◆ TASK
Working from the records below, repeat exactly the lines starting at the line that contains "Het Ontdekken van Den" and ending at the line that contains "Related Posts", inclusive.
======== ENTRIES SUPPLIED
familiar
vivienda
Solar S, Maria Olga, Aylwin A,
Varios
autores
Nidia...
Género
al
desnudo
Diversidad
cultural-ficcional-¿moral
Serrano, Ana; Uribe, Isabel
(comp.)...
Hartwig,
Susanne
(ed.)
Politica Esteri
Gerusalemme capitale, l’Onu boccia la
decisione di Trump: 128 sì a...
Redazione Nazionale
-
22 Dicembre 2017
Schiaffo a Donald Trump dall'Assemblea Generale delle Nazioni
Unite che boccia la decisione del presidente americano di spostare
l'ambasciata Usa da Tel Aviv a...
================
======== ENTRIES SUPPLIED
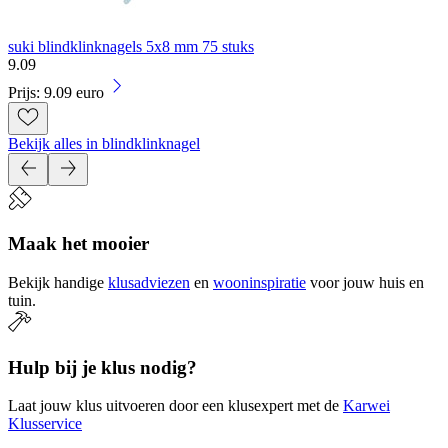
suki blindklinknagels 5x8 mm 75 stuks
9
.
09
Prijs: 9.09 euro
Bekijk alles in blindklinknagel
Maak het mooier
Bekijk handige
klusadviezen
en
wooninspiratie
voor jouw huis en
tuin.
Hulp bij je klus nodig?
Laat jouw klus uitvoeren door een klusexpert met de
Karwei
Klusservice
================
======== ENTRIES SUPPLIED
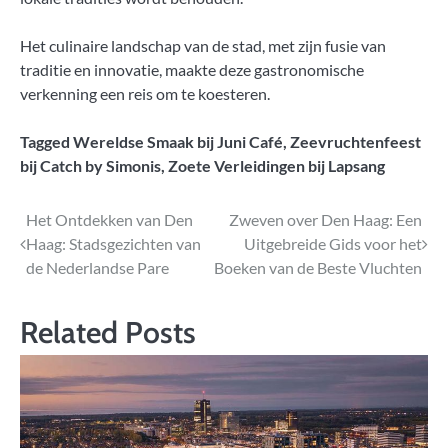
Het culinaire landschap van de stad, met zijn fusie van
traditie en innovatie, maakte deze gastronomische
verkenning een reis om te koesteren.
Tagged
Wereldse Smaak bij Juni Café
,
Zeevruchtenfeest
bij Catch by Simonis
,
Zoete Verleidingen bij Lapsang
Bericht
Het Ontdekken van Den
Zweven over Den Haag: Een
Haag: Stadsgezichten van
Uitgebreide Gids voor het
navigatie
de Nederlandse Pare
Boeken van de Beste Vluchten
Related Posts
================
◆ REPLY
Het Ontdekken van Den
Zweven over Den Haag: Een
Haag: Stadsgezichten van
Uitgebreide Gids voor het
navigatie
de Nederlandse Pare
Boeken van de Beste Vluchten
Related Posts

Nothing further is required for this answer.